Sicily 7/1/24
It’s so hot and sticky in Sicily today that clothing feels like punishment. Cold water offers a brief rebirth before one is cast back into the stinking world of the body.
Bella, bella Sicilia. I’ve begun to mourn leaving Sicily already. But I do have a tale to tell of today. Let’s see if I can tell it well, as the afternoon wanes, and the sleepless night begins to creep up on me.
God’s ways are mysterious, aren’t they? I would have tortured myself all summer walking up and down the mountain, if the road weren’t blocked by those dogs in the lower village. Blocked by my worst fear, rational or not.
But where there is Scylla, there is Charybdis.* To avoid the devouring monster, one risks getting sucked into the whirlpool. The whirlpool in this case being the loss of my independence, perhaps having to turn tail and fly back to America, if I can’t figure out a way to get home from town on my own. Catching a ride with Giro and his family in the morning is never a problem, but they only stay at the beach for an hour because of the baby, so I say goodbye when we park and disappear.
I was so consumed by the fear that I would fail to secure a vehicle and have to pass the dogs, and that I would ultimately have to leave Sicily, that I couldn’t sleep. Giro came knocking at 8:00 a.m., as promised.
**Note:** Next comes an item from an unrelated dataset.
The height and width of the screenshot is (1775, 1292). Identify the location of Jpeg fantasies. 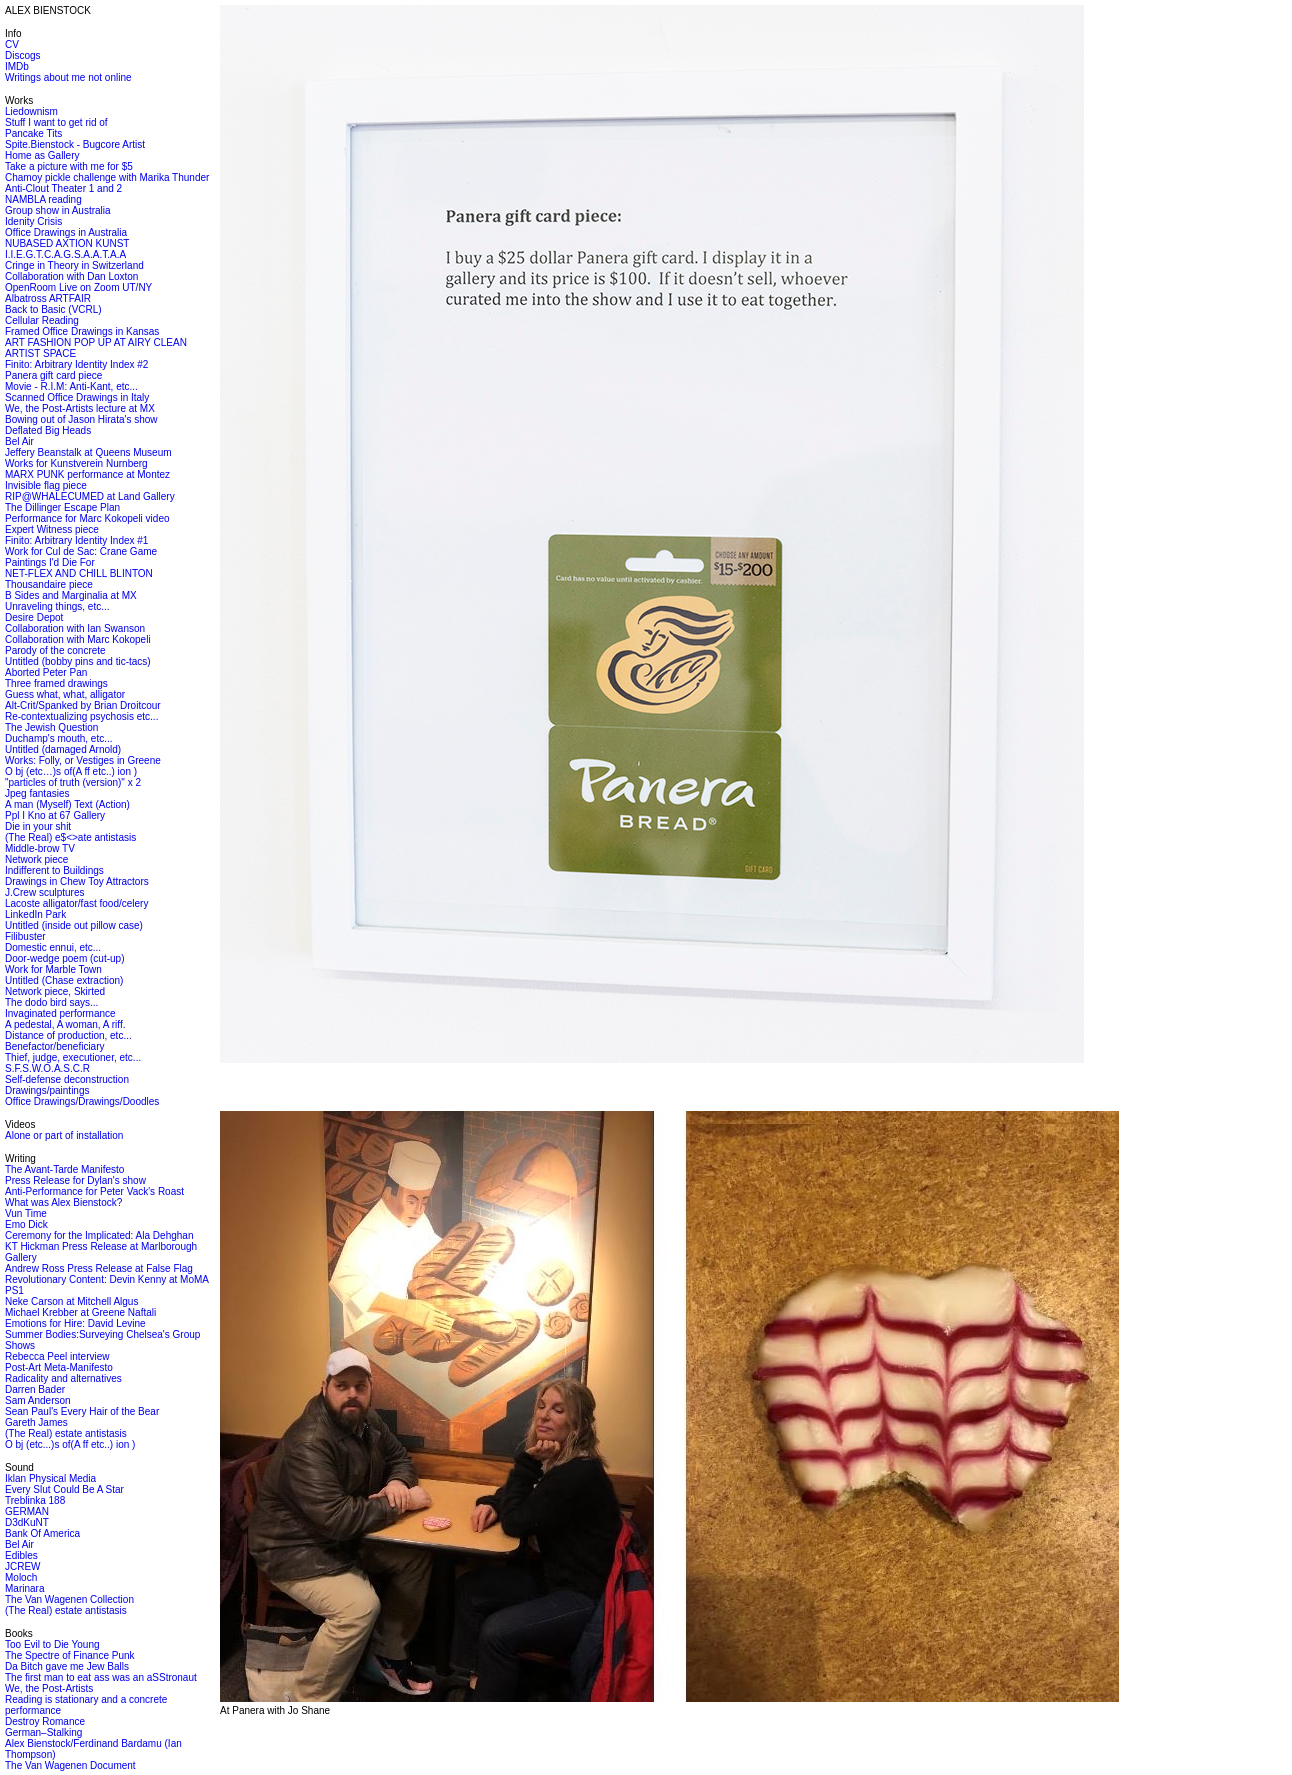
(37, 793).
In town, I took pleasure in neither figs, nor grapes, nor sun, nor water. I planned to take the 11:22 train to the next town, the cape with its hotels and beach clubs and tourists. Not to enjoy myself, but in the hopes of being able to get a taxi, just to prove that I could.
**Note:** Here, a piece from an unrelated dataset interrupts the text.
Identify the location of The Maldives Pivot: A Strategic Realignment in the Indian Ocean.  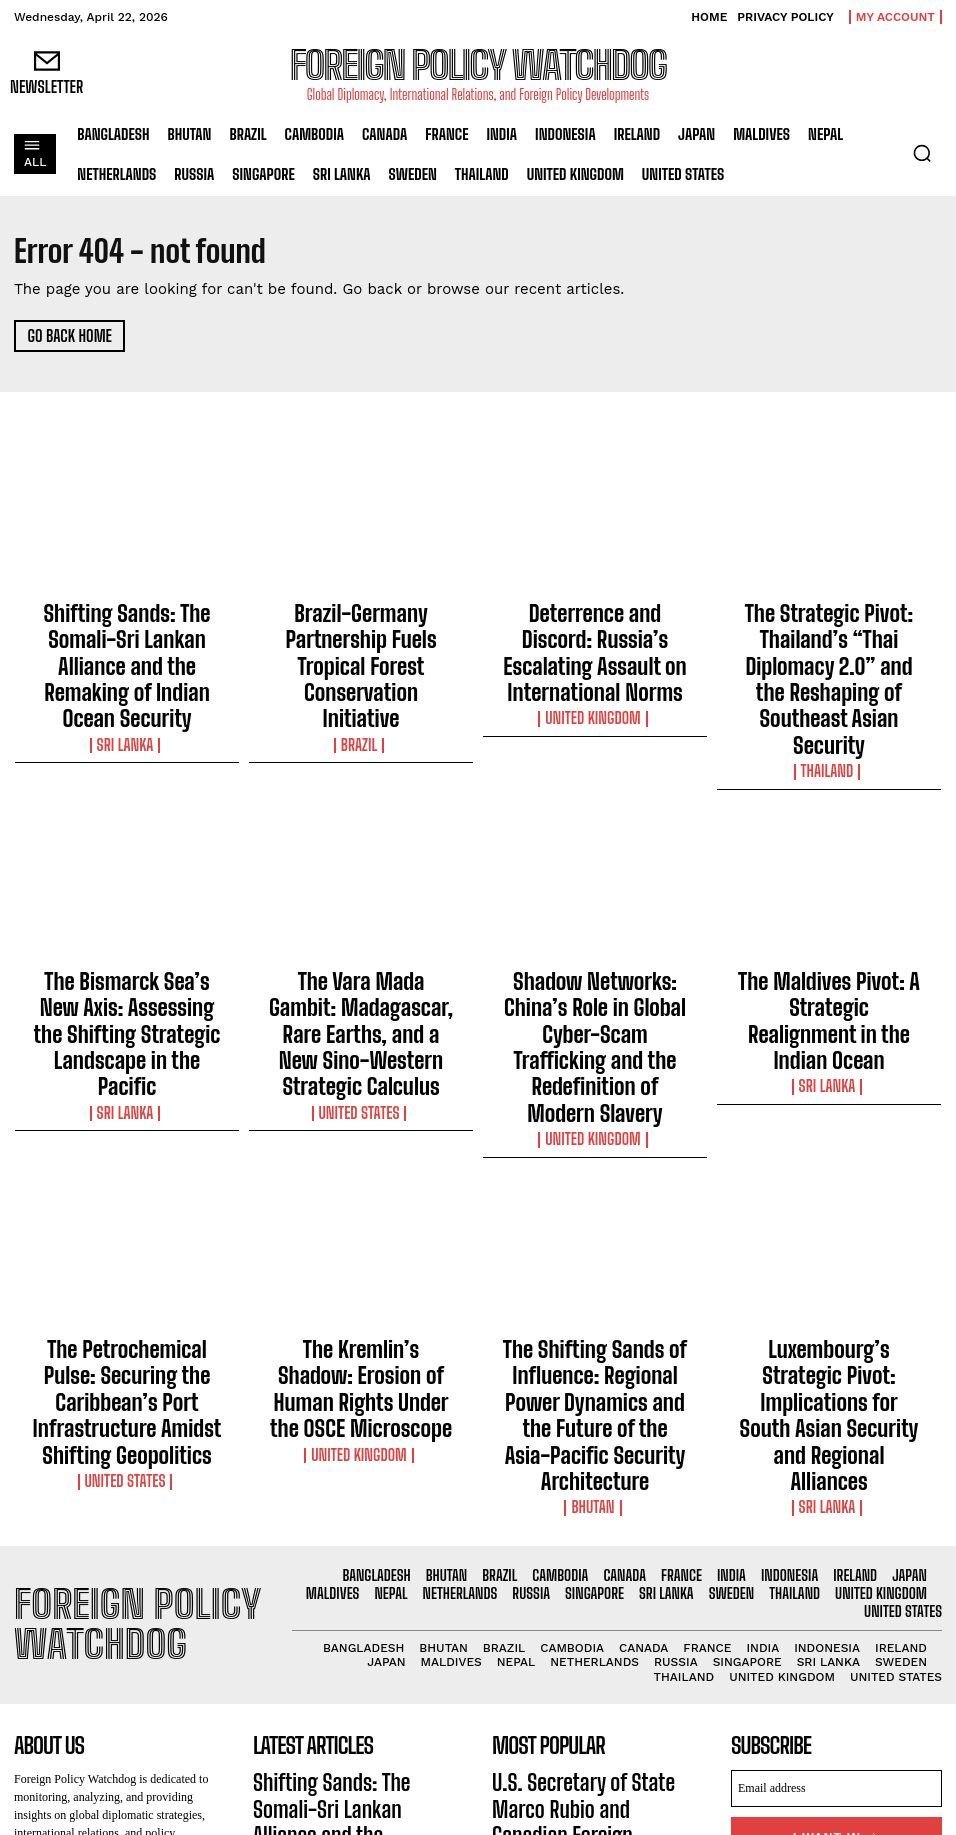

When I arrived, a mere eight minute journey, there were no taxis at the train station. Over and over again, I refreshed the taxi apps, to no avail. Given what was at stake, I had no qualms about entering into the mysterious, masculine realm of the station tabaccheria to buy a pack of Lucky Strikes. What could I do but pick up a few groceries, and walk around in the heat while my bowels churned, while I bled through my underwear and sweat like a pig, smoking to calm my nerves?
Giro texted, asking if I was enjoying the beach.
Ultimately, I ended up in a pew below the Jesus mosaic. All the shops were closing for the afternoon. Utterly defeated, I went to the ocean to rinse off. The pebbly shoreline tends to form a ridge, unlike the sandy, tapered shores of the Atlantic. A few steps out and you can let yourself fall in, to float in the warm, velvet water. In the sea, all is right with the world.
My phone was almost dead.
I recalled a younger, more intrepid version of myself, arriving one morning in Jutland with a flip phone, who pretended to be a hotel guest to gain access to a lobby computer, where she could log in to couchsurfing.com to find somewhere to stay that night.
I’m a little old to be pretending, so when I walked into the hotel, I told the truth. A quarter of an hour later, a taxi driver walked in, nodded at me and said, Her?, and off we went.
The drive along the coast from the cape back to my town was spectacularly beautiful, as the sun cuts through the ocean to its depths, dredging up all the shades of blue. I sat in the front seat, and by the end of the drive we were on good terms and quite jocular. He told me to call him directly whenever I need a ride from town, and he’ll give me a discount since there’s no middle man.
Like the first time I made it up the mountain on foot, I walked to my door with an irrepressible smile on my face. I can stay, and set my mourning aside for a little while longer.
*Not far from here at all, in the Straight of Messina.